“And when thou prayest, thou shalt not be as the hypocrites are: for they love to pray standing in the synagogues and in the corners of the streets, that they may be seen of men. Verily I say unto you, They have their reward.”
Apparently, someone should have told both Obama and McCain before they appeared with Rick Warren and discussed issues of faith.
Don’t get me wrong, I have no problem with either Obama’s or McCain’s being devout Christians, and even as a former Catholic and now atheist, I am not militant against religion: otherwise, why would I quote the Gospel of Matthews and use the very terms of the Bible to criticize them?
What disturbs me about tonight’s spectacle are the two things: religion as theatre and the creeping phenomenon of a de facto religious test in American electoral politics.
The first trend–of religion as theatre and spectacle–is explicitly condemned in the Bible by Jesus himself in the passage I quoted at the very beginning. I find the very idea of a “megachurch” offensive, because even as an atheist, I find myself agreeing with Kierkegaard that faith is essentially an intensely subjective experience. It cannot be expressed in collectivity, and any such attempt inevitably demeans the experience of having faith. Thus, as religion becomes more theatrical, it becomes less and less authentically religious: it is being transformed from an existential experience to an entertaining one. The institution of religion will have become more central than the religious experience itself.
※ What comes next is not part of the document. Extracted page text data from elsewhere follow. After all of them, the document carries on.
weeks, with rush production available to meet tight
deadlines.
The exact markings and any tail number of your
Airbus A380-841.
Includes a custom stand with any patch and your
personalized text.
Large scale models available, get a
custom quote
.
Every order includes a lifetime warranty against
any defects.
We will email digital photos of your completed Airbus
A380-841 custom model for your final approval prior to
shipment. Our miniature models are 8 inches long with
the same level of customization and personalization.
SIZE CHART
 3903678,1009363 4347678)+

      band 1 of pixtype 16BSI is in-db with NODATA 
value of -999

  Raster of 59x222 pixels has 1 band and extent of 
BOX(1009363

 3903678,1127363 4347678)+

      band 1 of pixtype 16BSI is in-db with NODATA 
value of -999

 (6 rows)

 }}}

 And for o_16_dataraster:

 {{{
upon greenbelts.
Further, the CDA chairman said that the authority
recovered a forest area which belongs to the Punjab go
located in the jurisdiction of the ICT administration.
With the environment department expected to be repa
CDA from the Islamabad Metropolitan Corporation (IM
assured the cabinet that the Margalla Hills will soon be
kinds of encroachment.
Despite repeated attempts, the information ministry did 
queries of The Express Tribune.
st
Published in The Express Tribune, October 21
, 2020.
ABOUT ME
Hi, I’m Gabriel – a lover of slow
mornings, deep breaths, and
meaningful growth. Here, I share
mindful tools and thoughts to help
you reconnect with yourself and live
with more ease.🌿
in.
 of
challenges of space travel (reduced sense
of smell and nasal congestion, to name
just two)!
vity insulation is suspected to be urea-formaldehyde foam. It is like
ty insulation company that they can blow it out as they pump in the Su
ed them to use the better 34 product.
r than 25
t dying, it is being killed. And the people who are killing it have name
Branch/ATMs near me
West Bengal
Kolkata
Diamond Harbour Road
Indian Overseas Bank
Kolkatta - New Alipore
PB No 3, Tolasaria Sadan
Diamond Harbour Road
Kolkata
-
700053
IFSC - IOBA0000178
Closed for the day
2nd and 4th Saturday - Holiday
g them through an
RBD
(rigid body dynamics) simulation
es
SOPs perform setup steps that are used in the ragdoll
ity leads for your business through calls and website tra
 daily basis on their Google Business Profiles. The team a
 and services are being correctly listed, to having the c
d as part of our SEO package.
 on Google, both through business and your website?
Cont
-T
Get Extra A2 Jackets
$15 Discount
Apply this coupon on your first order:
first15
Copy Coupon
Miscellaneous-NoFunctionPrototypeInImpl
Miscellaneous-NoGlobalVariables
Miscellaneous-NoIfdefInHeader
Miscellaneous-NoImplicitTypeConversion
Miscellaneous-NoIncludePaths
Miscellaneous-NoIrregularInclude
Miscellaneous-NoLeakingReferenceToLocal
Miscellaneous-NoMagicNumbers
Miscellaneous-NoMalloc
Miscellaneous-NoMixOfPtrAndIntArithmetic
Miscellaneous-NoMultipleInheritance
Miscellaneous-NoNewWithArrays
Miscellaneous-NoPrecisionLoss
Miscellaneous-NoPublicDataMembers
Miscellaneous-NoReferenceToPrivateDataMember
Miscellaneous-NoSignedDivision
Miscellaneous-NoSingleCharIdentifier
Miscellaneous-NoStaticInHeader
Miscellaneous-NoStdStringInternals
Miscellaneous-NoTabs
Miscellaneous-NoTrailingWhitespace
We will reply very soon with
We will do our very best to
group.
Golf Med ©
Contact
The second trend–the establishment of a de facto religious test for office–in my opinion violates the Constitution. I mean, let’s face it: the only reason why both Obama and McCain appeared in Rick Warren’s church is because of how big the potential constituency is. It has become conventional wisdom that any presidential candidate must successfully court the “value voters,” which is just code for religious people. But the conventional wisdom unjustfiably assumes that religious voters constitute a single, coherent electoral base, when the truth cannot be any further. Not only that, by giving the religious voting-bloc, if such a thing exists, the kind of electoral power that candidates seem to believe, then this is in fact establishing a religious test for office. Sure, it’s not a de jure one, but it is definitely a de facto one.
The establishment of a de facto religious test for the office of the president raises two troubling issues. First, it demonstrates John Stuart Mill’s argument that sometimes, it is not the established laws that violate individual rights, but rather it is social customs and convention that seriously limit individual liberty. Mill would not be shocked were he alive today to see the phenomenon: sure, Obama and McCain do not “technically” need to pander to the religious voters, but in reality, they do.
Second, a de facto religious test is self-sustaining: because it has become a political necessity, future candidates will have to deal with it. And this means that unless something dramatic happens, the de facto religious test is here to say. And if it is here to stay, then whether or not it is officially instituted no longer makes a difference because the effect is the same in the end.
So yes, verily I say unto Obama and McCain: you have your reward. If they can successfully court the religious voters, then their chances of winning will have increased. So yes, they are going to talk about their faith loudly and publicly, but by doing so, they are demeaning both religion and politics.